The good news is that development on AbiWord as a whole is going at a furious pace these past few months. Nothing pleases me more. Unfortunately, feature-parity between the platforms is starting to drift apart. On some levels, this makes me happy - we're using native controls to incorporate as well as possible with the native desktop environment. Of course this means that you can't load a JPEG on windows, but since we're sticking to some standards (like only storing raster images as PNGs) we're going to be fine XP, which makes me happy.

19 Apr 2001 (updated 19 Apr 2001 at 05:24 UTC) »

Well, it's been a while. Well, to start off it's my 22nd birthday and I'm writing papers for my Dutch, German, CSE, and Philosophy classes - which really sucks.

I'm totally swamped with schoolwork and OSS coding stuff. Moreso on the schoolwork as I can choose to ignore coding for a while.

I'm procrastinating right now instead of writing papers, which is so much like me. It's sad, because I'm actually a quite good writer. I'd love to write O'Reilly books someday for a supplementary income.

I've been to GUADEC in Copenhagen recently. That was a lot of fun. I'll have to post links to pics there. I find it horribly amusing that more pictures were taken of the part-time windows guy who hacks AbiWord than of me, its maintainer who gave 2 speeches at GUADEC. Maybe I'm not photogenic enough. Oh well :)

From this conference, I've come to the conclusion that every European smokes, which is a shame. Everyone is concerned about not polluting the environment (which is to be commended), but they think nothing of polluting their lungs with carcinogens. It dissapoints me, to say the least.

So this whole GNOME integration with Abi thing is getting better. I did a cool GdkPixbuf hack today, patch off to Federico. Need to make a SVG loader for that too. Splat - it's on my TODO list.

Abi now has cool multi-lingual spell-checking which you can fine-tune down to a per-word level. Quite cool. Need to hack in opendict/gdict support sometime too because that'd be cool beyond belief.

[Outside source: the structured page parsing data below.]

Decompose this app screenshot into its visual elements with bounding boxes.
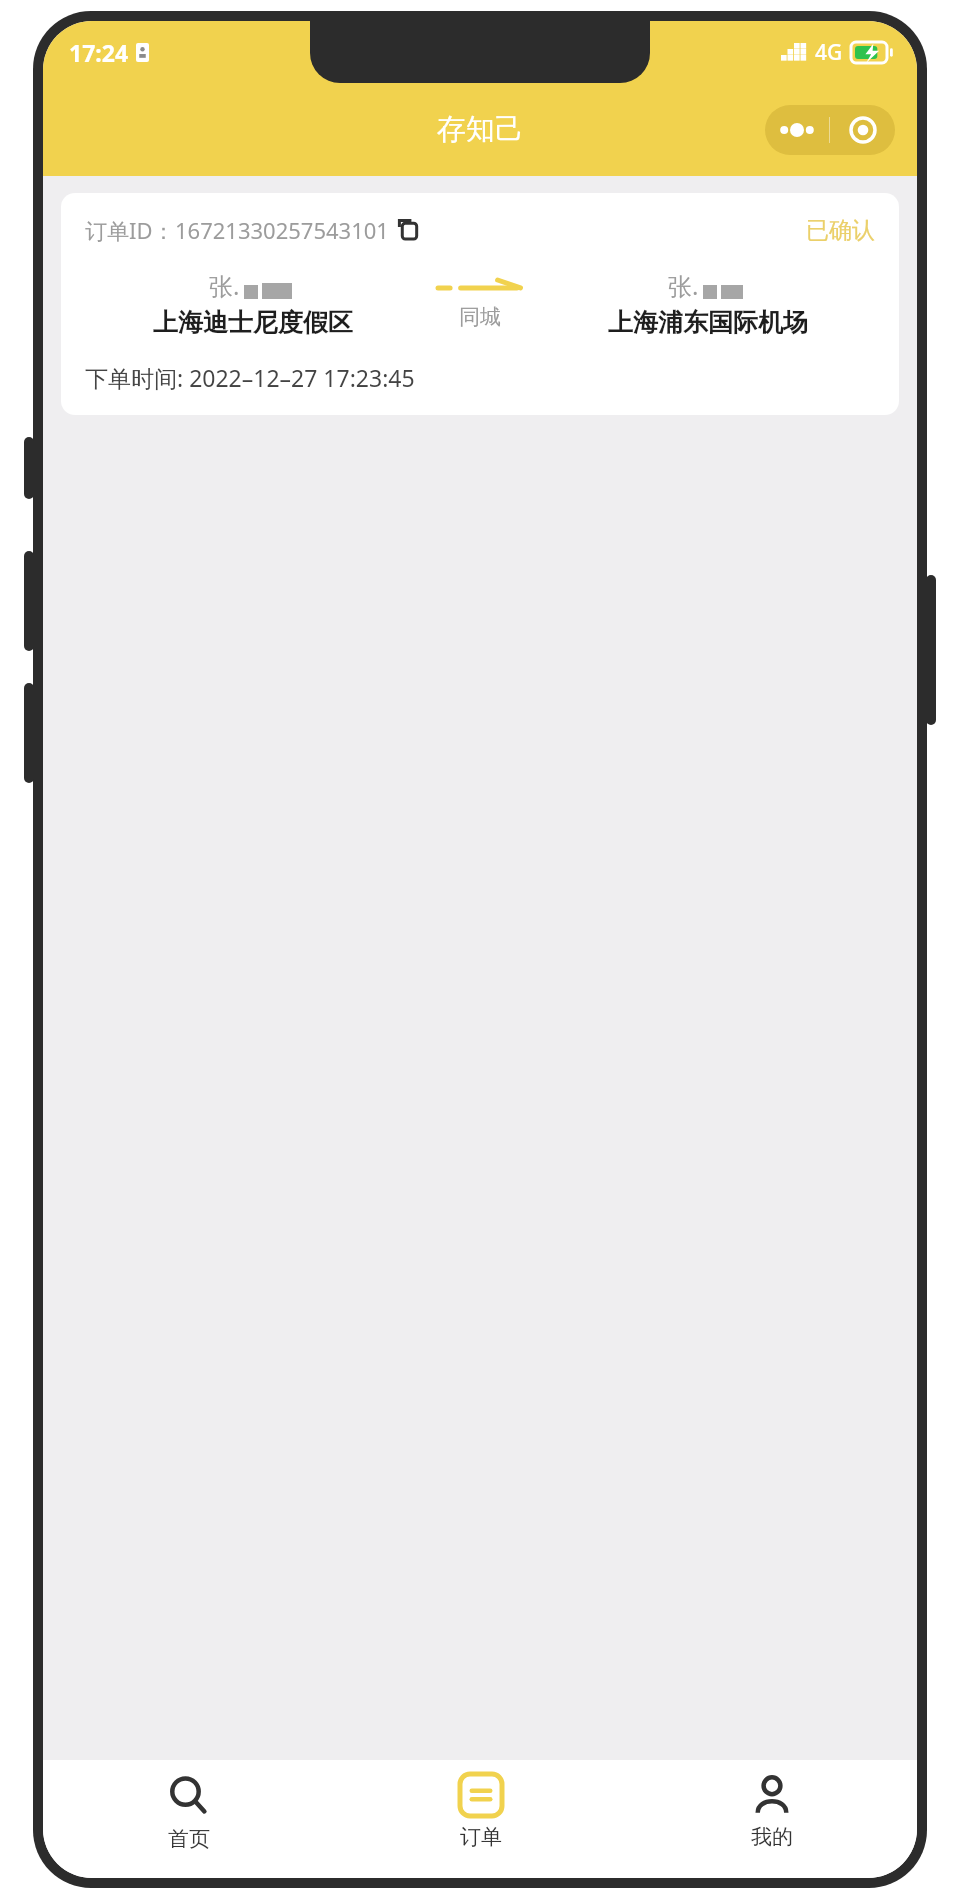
staticText: 订单ID： [85,215,175,245]
button[interactable]: More [765,105,895,155]
button[interactable]: 我的 [626,1760,917,1878]
staticText: 存知己 [437,111,524,148]
staticText: 上海浦东国际机场 [608,307,808,338]
other: Target [830,105,895,155]
staticText: 张. [668,269,699,302]
staticText: 我的 [751,1824,793,1850]
staticText: 已确认 [806,216,875,245]
staticText: 4G [815,38,843,67]
button[interactable]: 订单 [335,1760,626,1878]
staticText: 下单时间: 2022–12–27 17:23:45 [85,362,415,393]
staticText: 上海迪士尼度假区 [153,307,353,338]
staticText: 16721330257543101 [175,215,389,245]
staticText: 订单 [460,1824,502,1850]
button[interactable]: Copy [397,218,421,242]
button[interactable]: 订单ID： [61,193,899,415]
other: More [765,105,829,155]
staticText: 首页 [168,1826,210,1852]
staticText: 17:24 [69,37,129,68]
button[interactable]: 首页 [43,1760,335,1878]
staticText: 张. [209,269,240,302]
staticText: 同城 [459,304,501,330]
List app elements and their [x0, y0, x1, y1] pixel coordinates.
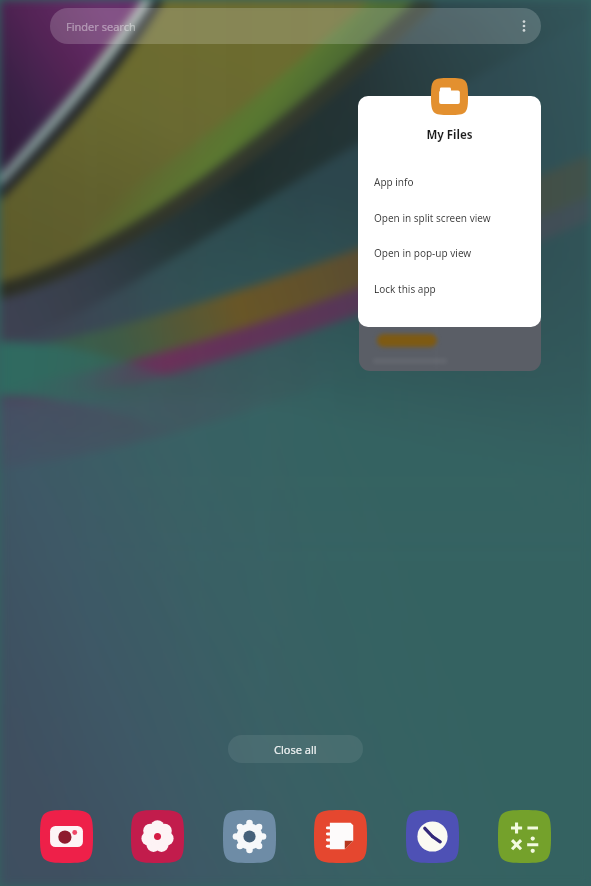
- staticText: App info: [374, 175, 414, 189]
- button[interactable]: Open in pop-up view: [358, 235, 541, 271]
- button[interactable]: More options: [510, 12, 538, 40]
- button[interactable]: App info: [358, 164, 541, 200]
- button[interactable]: Close all: [228, 735, 363, 763]
- staticText: Close all: [274, 742, 317, 757]
- staticText: Open in split screen view: [374, 211, 491, 225]
- button[interactable]: Camera: [40, 810, 93, 863]
- staticText: My Files: [358, 127, 541, 143]
- button[interactable]: [359, 170, 541, 371]
- button[interactable]: Lock this app: [358, 271, 541, 307]
- staticText: Open in pop-up view: [374, 246, 472, 260]
- button[interactable]: Clock: [406, 810, 459, 863]
- button[interactable]: Calculator: [498, 810, 551, 863]
- button[interactable]: Settings: [223, 810, 276, 863]
- staticText: Finder search: [66, 19, 136, 34]
- button[interactable]: My Files app icon: [431, 78, 468, 115]
- button[interactable]: Finder search: [50, 8, 541, 44]
- button[interactable]: Notes: [314, 810, 367, 863]
- button[interactable]: Gallery: [131, 810, 184, 863]
- staticText: Lock this app: [374, 282, 436, 296]
- button[interactable]: Open in split screen view: [358, 200, 541, 236]
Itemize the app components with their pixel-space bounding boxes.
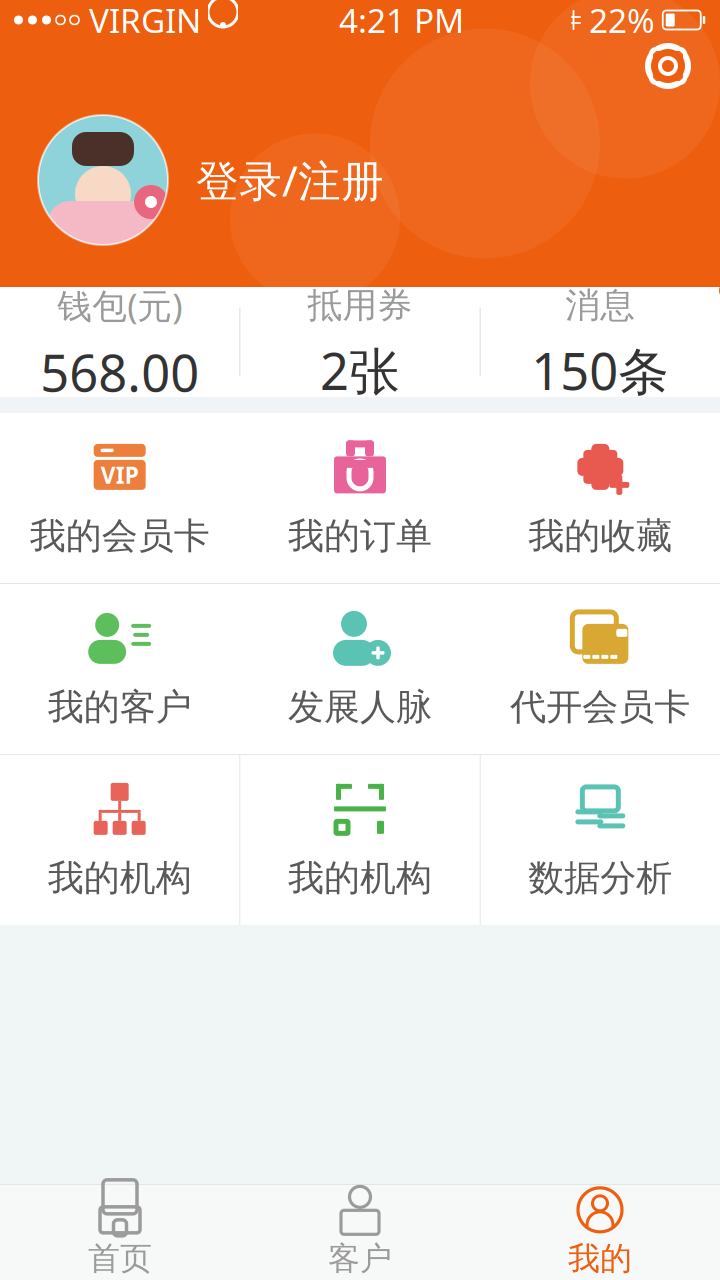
staticText: 22%	[589, 0, 655, 42]
staticText: 我的	[568, 1239, 632, 1278]
staticText: 我的机构	[48, 856, 192, 900]
staticText: 首页	[88, 1239, 152, 1278]
staticText: 2张	[320, 337, 400, 404]
staticText: 数据分析	[528, 856, 672, 900]
button[interactable]: 首页	[0, 1184, 240, 1280]
staticText: 4:21 PM	[339, 0, 464, 42]
staticText: 发展人脉	[288, 685, 432, 729]
button[interactable]: 代开会员卡	[481, 584, 720, 754]
staticText: 钱包(元)	[57, 282, 182, 328]
staticText: 代开会员卡	[510, 685, 690, 729]
button[interactable]: 我的	[480, 1184, 720, 1280]
staticText: VIRGIN	[89, 0, 201, 42]
staticText: 我的订单	[288, 514, 432, 558]
staticText: 我的客户	[48, 685, 192, 729]
staticText: 客户	[328, 1239, 392, 1278]
button[interactable]: 发展人脉	[240, 584, 480, 754]
button[interactable]: 我的机构	[240, 755, 480, 925]
staticText: 150条	[531, 337, 669, 404]
staticText: 我的会员卡	[30, 514, 210, 558]
button[interactable]: 消息	[481, 258, 720, 426]
button[interactable]: 我的客户	[0, 584, 239, 754]
staticText: 我的收藏	[528, 514, 672, 558]
button[interactable]: 数据分析	[481, 755, 720, 925]
button[interactable]: 钱包(元)	[0, 256, 239, 428]
button[interactable]: VIP	[0, 413, 239, 583]
button[interactable]: 我的机构	[0, 755, 239, 925]
button[interactable]: 登录/注册	[0, 92, 720, 262]
staticText: 消息	[565, 284, 635, 327]
button[interactable]: 我的订单	[240, 413, 480, 583]
staticText: 抵用券	[308, 284, 412, 327]
button[interactable]: Settings	[638, 36, 698, 96]
button[interactable]: 抵用券	[240, 258, 480, 426]
staticText: 568.00	[40, 338, 199, 406]
staticText: 登录/注册	[196, 152, 384, 208]
button[interactable]: 我的收藏	[481, 413, 720, 583]
button[interactable]: 客户	[240, 1184, 480, 1280]
staticText: VIP	[101, 460, 139, 490]
staticText: 我的机构	[288, 856, 432, 900]
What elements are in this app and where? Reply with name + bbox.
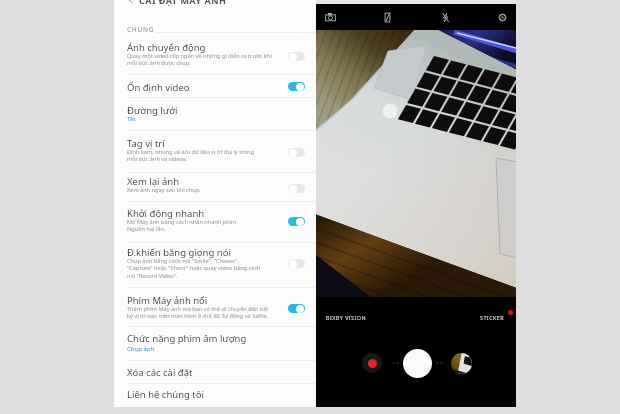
staticText: Tắt (127, 115, 136, 123)
button[interactable] (114, 239, 316, 287)
staticText: "Capture" hoặc "Shoot" hoặc quay video b… (127, 264, 261, 272)
button[interactable] (114, 97, 316, 130)
button[interactable]: Flash off (435, 7, 455, 27)
button[interactable]: Timer (377, 7, 397, 27)
button[interactable] (114, 74, 316, 97)
button[interactable]: Switch camera (320, 7, 340, 27)
button[interactable] (114, 287, 316, 326)
staticText: Ổn định video (127, 81, 190, 94)
staticText: mỗi bức ảnh được chụp. (127, 59, 191, 67)
staticText: Quay một video clip ngắn về những gì diễ… (127, 52, 272, 60)
button[interactable]: Camera settings title bar (114, 0, 316, 13)
staticText: CHUNG (127, 25, 155, 34)
button[interactable]: Gallery (451, 353, 472, 374)
button[interactable] (114, 381, 316, 401)
button[interactable]: Toggle off (288, 52, 305, 61)
button[interactable] (114, 359, 316, 383)
staticText: Xóa các cài đặt (127, 366, 193, 379)
button[interactable]: Toggle off (288, 184, 305, 193)
staticText: Thêm phím Máy ảnh mà bạn có thể di chuyể… (127, 305, 269, 313)
staticText: Nguồn hai lần. (127, 225, 166, 233)
staticText: nói "Record Video". (127, 272, 178, 280)
button[interactable]: Camera settings (492, 7, 512, 27)
staticText: Đính kèm, nhúng và lưu dữ liệu vị trí đị… (127, 148, 254, 156)
staticText: mỗi bức ảnh và videos. (127, 155, 188, 163)
button[interactable] (114, 325, 316, 360)
button[interactable]: Take photo (403, 349, 432, 378)
button[interactable] (114, 200, 316, 242)
button[interactable]: Toggle on (288, 304, 305, 313)
staticText: Đ.khiển bằng giọng nói (127, 246, 231, 259)
staticText: Khởi động nhanh (127, 207, 205, 220)
button[interactable] (114, 168, 316, 201)
staticText: Chụp ảnh (127, 345, 155, 353)
staticText: Ánh chuyển động (127, 41, 206, 54)
button[interactable] (114, 34, 316, 74)
staticText: CÀI ĐẶT MÁY ẢNH (139, 0, 227, 6)
staticText: Tag vị trí (127, 137, 165, 150)
staticText: Chức năng phim âm lượng (127, 332, 247, 345)
staticText: Đường lưới (127, 104, 178, 117)
button[interactable]: BIXBY VISION (326, 314, 367, 321)
staticText: Phím Máy ảnh nổi (127, 294, 208, 307)
staticText: kỳ vị trí nào trên màn hình ở chế độ Tự … (127, 312, 268, 320)
button[interactable] (114, 130, 316, 172)
staticText: Xem lại ảnh (127, 175, 180, 188)
button[interactable]: Record video (362, 353, 382, 373)
button[interactable]: Toggle off (288, 148, 305, 157)
staticText: Chụp ảnh bằng cách nói "Smile", "Cheese"… (127, 257, 239, 265)
button[interactable]: Toggle on (288, 217, 305, 226)
button[interactable]: STICKER (480, 314, 505, 321)
staticText: Mở Máy ảnh bằng cách nhấn nhanh phím (127, 218, 237, 226)
staticText: Liên hệ chúng tôi (127, 388, 204, 401)
button[interactable]: Toggle on (288, 82, 305, 91)
staticText: Xem ảnh ngay sau khi chụp. (127, 186, 201, 194)
button[interactable]: Toggle off (288, 259, 305, 268)
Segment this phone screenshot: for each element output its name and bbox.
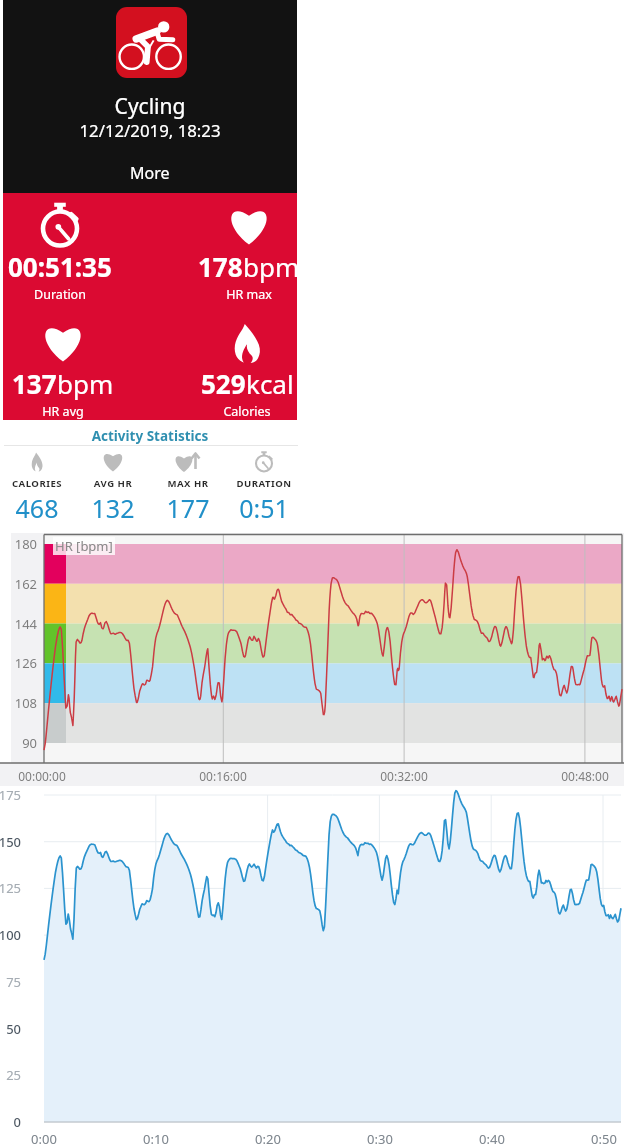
staticText: 125 bbox=[0, 879, 21, 897]
button[interactable]: 137 bbox=[0, 320, 136, 424]
staticText: kcal bbox=[246, 366, 294, 401]
staticText: 0 bbox=[0, 1113, 21, 1131]
staticText: 132 bbox=[75, 491, 151, 525]
staticText: 0:40 bbox=[462, 1130, 522, 1148]
staticText: 144 bbox=[0, 615, 37, 633]
staticText: 175 bbox=[0, 786, 21, 804]
button[interactable]: 529 bbox=[174, 320, 320, 424]
staticText: bpm bbox=[57, 366, 114, 401]
staticText: 0:50 bbox=[574, 1130, 624, 1148]
staticText: HR max bbox=[176, 286, 322, 303]
staticText: HR [bpm] bbox=[55, 537, 113, 555]
staticText: 0:51 bbox=[226, 491, 302, 525]
button[interactable]: AVG HR bbox=[75, 450, 151, 520]
staticText: 468 bbox=[0, 491, 75, 525]
button[interactable]: MAX HR bbox=[150, 450, 226, 520]
staticText: 529 bbox=[201, 366, 246, 401]
staticText: 0:20 bbox=[238, 1130, 298, 1148]
staticText: HR avg bbox=[0, 403, 136, 420]
button[interactable]: More bbox=[113, 160, 187, 186]
staticText: 137 bbox=[12, 366, 57, 401]
staticText: 180 bbox=[0, 535, 37, 553]
staticText: 50 bbox=[0, 1020, 21, 1038]
button[interactable]: Cycling activity bbox=[116, 7, 187, 78]
staticText: 150 bbox=[0, 833, 21, 851]
staticText: 162 bbox=[0, 575, 37, 593]
button[interactable]: 00:51:35 bbox=[0, 203, 133, 307]
staticText: 12/12/2019, 18:23 bbox=[3, 119, 297, 142]
staticText: 177 bbox=[150, 491, 226, 525]
staticText: 00:00:00 bbox=[2, 768, 82, 784]
button[interactable]: CALORIES bbox=[0, 450, 75, 520]
staticText: 108 bbox=[0, 694, 37, 712]
staticText: More bbox=[130, 162, 170, 184]
staticText: 100 bbox=[0, 926, 21, 944]
staticText: 0:00 bbox=[14, 1130, 74, 1148]
staticText: 00:16:00 bbox=[183, 768, 263, 784]
staticText: 0:30 bbox=[350, 1130, 410, 1148]
staticText: 126 bbox=[0, 654, 37, 672]
staticText: DURATION bbox=[226, 477, 302, 490]
staticText: 75 bbox=[0, 973, 21, 991]
staticText: Cycling bbox=[3, 92, 297, 121]
staticText: Duration bbox=[0, 286, 133, 303]
staticText: Calories bbox=[174, 403, 320, 420]
staticText: MAX HR bbox=[150, 477, 226, 490]
staticText: 00:48:00 bbox=[545, 768, 624, 784]
staticText: 00:51:35 bbox=[8, 249, 112, 284]
staticText: AVG HR bbox=[75, 477, 151, 490]
button[interactable]: DURATION bbox=[226, 450, 302, 520]
staticText: bpm bbox=[243, 249, 300, 284]
staticText: 90 bbox=[0, 734, 37, 752]
button[interactable]: 178 bbox=[176, 203, 322, 307]
staticText: Activity Statistics bbox=[0, 427, 300, 445]
staticText: 0:10 bbox=[126, 1130, 186, 1148]
staticText: 00:32:00 bbox=[364, 768, 444, 784]
staticText: CALORIES bbox=[0, 477, 75, 490]
staticText: 25 bbox=[0, 1066, 21, 1084]
staticText: 178 bbox=[198, 249, 243, 284]
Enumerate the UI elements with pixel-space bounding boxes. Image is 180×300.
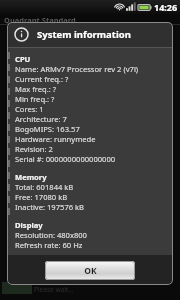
staticText: Min freq.: ? (15, 94, 55, 104)
staticText: Please wait... (34, 285, 74, 294)
staticText: Name: ARMv7 Processor rev 2 (v7l) (15, 64, 139, 74)
staticText: Inactive: 197576 kB (15, 202, 85, 212)
staticText: Current freq.: ? (15, 74, 69, 84)
staticText: Max freq.: ? (15, 84, 57, 94)
staticText: Resolution: 480x800 (15, 230, 87, 240)
staticText: Display (15, 220, 43, 230)
staticText: Memory (15, 172, 47, 182)
staticText: Hardware: runnymede (15, 134, 96, 144)
button[interactable]: OK (45, 261, 135, 280)
staticText: BogoMIPS: 163.57 (15, 124, 80, 134)
staticText: Total: 601844 kB (15, 182, 74, 192)
staticText: Free: 17080 kB (15, 192, 68, 202)
staticText: Architecture: 7 (15, 114, 67, 124)
staticText: Serial #: 0000000000000000 (15, 154, 116, 164)
staticText: Refresh rate: 60 Hz (15, 240, 83, 250)
staticText: CPU (15, 54, 31, 64)
staticText: System information (37, 28, 131, 41)
staticText: OK (84, 265, 97, 277)
staticText: Quadrant Standard (4, 15, 76, 25)
staticText: Revision: 2 (15, 144, 53, 154)
staticText: 14:26 (154, 1, 178, 13)
staticText: Cores: 1 (15, 104, 44, 114)
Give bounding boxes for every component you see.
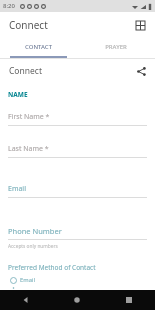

Anyway, got to get back to my papers.

Today's been pretty long and busy, but some basketball in another few hours should make it all better.

I've started up re-engineering (read: designing, not coding) AbiWord's layout backend. It should be quite an endeavor. I expect it to be done and have a good bit of it coded in a few months probably.

What'll this accomplish? Well, first off everything will be much cleaner and faster if things go according to plan. Most importantly, it'll enable us to be a lot more modular and flexible. New layout primitives will be easy to define, implement, and integrate into AbiWord. For all you user-types out there, that has one immediate implication: tables.

Well, I'm optimistic and not tired for once, so I better start writing some ideas down.

Well, today I signed up for an Advogato account, so I think I'll write a bit about myself to start off. I'm 21 years old and hail from Philadelphia, PA. I'm currently a senior at the University of Pennsylvania studying Computer Science and Germanic Languages & Literature. Those German authors are a little bit "off their rockers" IMHO.

So, anyways, I like to work on lots of different free software projects. I've been involved with Gnome for a while now. I have code in a bunch of their modules, but mainly I've worked on Office-related software and its supporting libraries.

Right now my most serious projects are AbiWord and wvWare.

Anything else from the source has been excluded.